Megaman on how 21 Seconds changed the UK scene

Megaman has told Music Week that the UK music industry had “never seen anything like So Solid Crew” when 21 Seconds went to No.1

The South London collective’s trademark hit turns 20 this year, and they released a new 21 Seconds EP and played a celebratory show at London’s O2 Forum (pictured above) to mark the occasion.

Megaman, who put the group together way back when, was speaking to Music Week to tell the story of 21 Seconds – which debuted at No.1 and has 581,224 UK sales to date, according to the Official Charts Company – for this week’s edition of Hitmakers.

“I had a publishing deal with EMI Music, respect to Guy Moot, a big legend in the business,” Megaman said. “So I got a studio in central London and everybody came down and wanted to write their bars, but no-one wanted to go first on the track.
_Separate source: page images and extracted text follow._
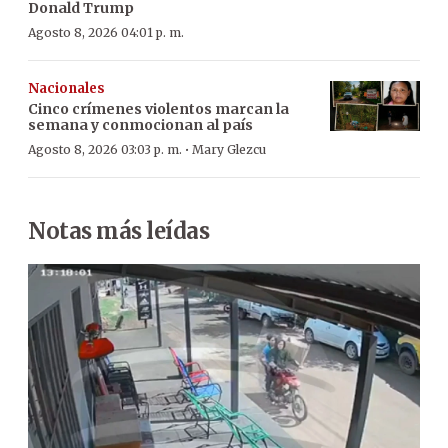
Donald Trump
Agosto 8, 2026 04:01 p. m.
Nacionales
Cinco crímenes violentos marcan la
semana y conmocionan al país
·
Agosto 8, 2026 03:03 p. m.
Mary Glezcu
Notas más leídas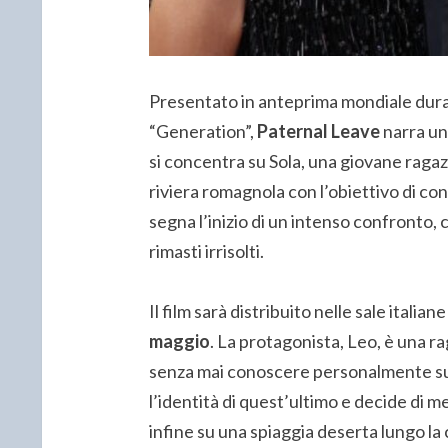
Presentato in anteprima mondiale dur
“Generation”,
Paternal Leave
narra un
si concentra su Sola, una giovane raga
riviera romagnola con l’obiettivo di co
segna l’inizio di un intenso confronto, 
rimasti irrisolti.
Il film sarà distribuito nelle sale italian
maggio
. La protagonista, Leo, è una r
senza mai conoscere personalmente su
l’identità di quest’ultimo e decide di m
infine su una spiaggia deserta lungo la c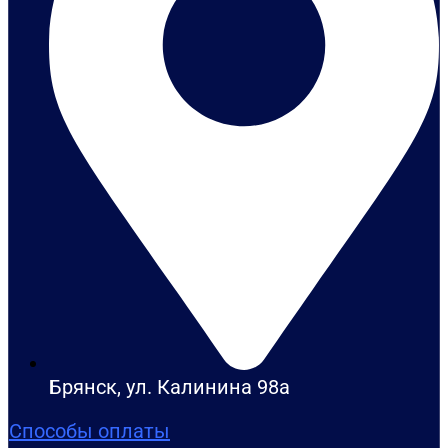
Брянск, ул. Калинина 98а
Способы оплаты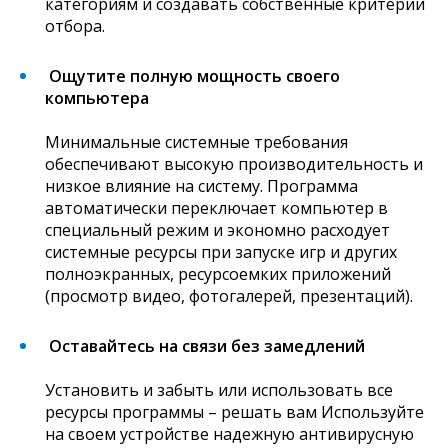
категориям и создавать собственные критерии
отбора.
Ощутите полную мощность своего
компьютера
Минимальные системные требования
обеспечивают высокую производительность и
низкое влияние на систему. Программа
автоматически переключает компьютер в
специальный режим и экономно расходует
системные ресурсы при запуске игр и других
полноэкранных, ресурсоемких приложений
(просмотр видео, фотогалерей, презентаций).
Оставайтесь на связи без замедлений
Установить и забыть или использовать все
ресурсы программы – решать вам Используйте
на своем устройстве надежную антивирусную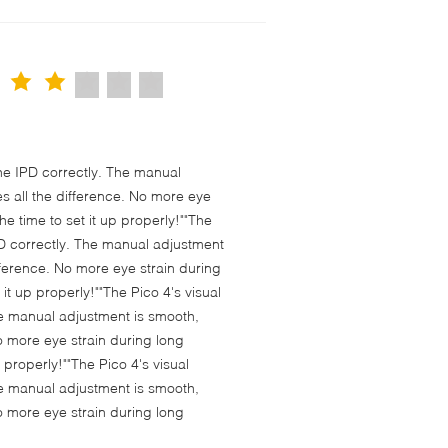
 the IPD correctly. The manual
s all the difference. No more eye
e time to set it up properly!""The
 IPD correctly. The manual adjustment
fference. No more eye strain during
t up properly!""The Pico 4's visual
 The manual adjustment is smooth,
o more eye strain during long
properly!""The Pico 4's visual
 The manual adjustment is smooth,
o more eye strain during long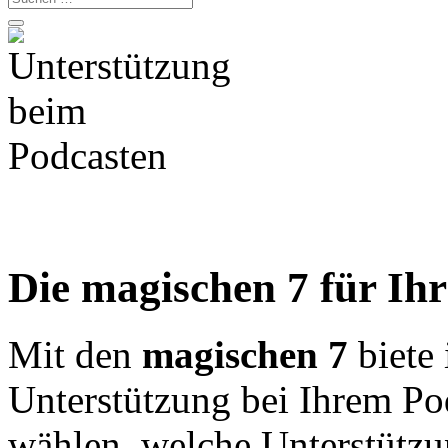
Die magischen 7 für Ihr
Mit den
magischen 7
biete 
Unterstützung bei Ihrem Po
wählen, welche Unterstützu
That is why my lyric starts the song, out of frustration.”

Megaman revealed that he believes the song’s success hinged on its video, which was directed by Max Giwa and Dania Pasquini.

The 21 Seconds video catapulted us into that next league

Megaman

“The feel and energy were missing in the first draft,” he said. “We went back to the drawing board and I approved every still, it must have taken a day-and-a-half. The label saw it and said, ‘What a fucking movie.’”

Relentless Records hired a cinema in Leicester Square for the premiere, an event Megaman says proved a landmark occasion.

“Everybody got it, the visual sold what the song turned out to be. That’s what catapulted us into that next league, nobody had seen [anything] like that before,” he said.

“There were no urban, street kids in crazy numbers doing something like that on screen. If it wasn’t for the video, I don’t know how the song would have panned out. It’s a great song, but other things made it priceless.”

Megaman said So Solid Crew “stuck out like a sore thumb, the first urban act of the millennium”.

“We were kids doing raw music that everybody in the street could relate to,” he added. “With the vision, drive and impact we had, we told the label, ‘Boy, you’re getting a bargain.’”

Subscribers can read the interview in full online here.

The new edition of Music Week is out now, in print and digital editions. To secure your print copy, please email Rachael Hampton on rachael.hampton@futurenet.com. Make sure you can access vital music biz information wherever you are by signing up for our digital edition here.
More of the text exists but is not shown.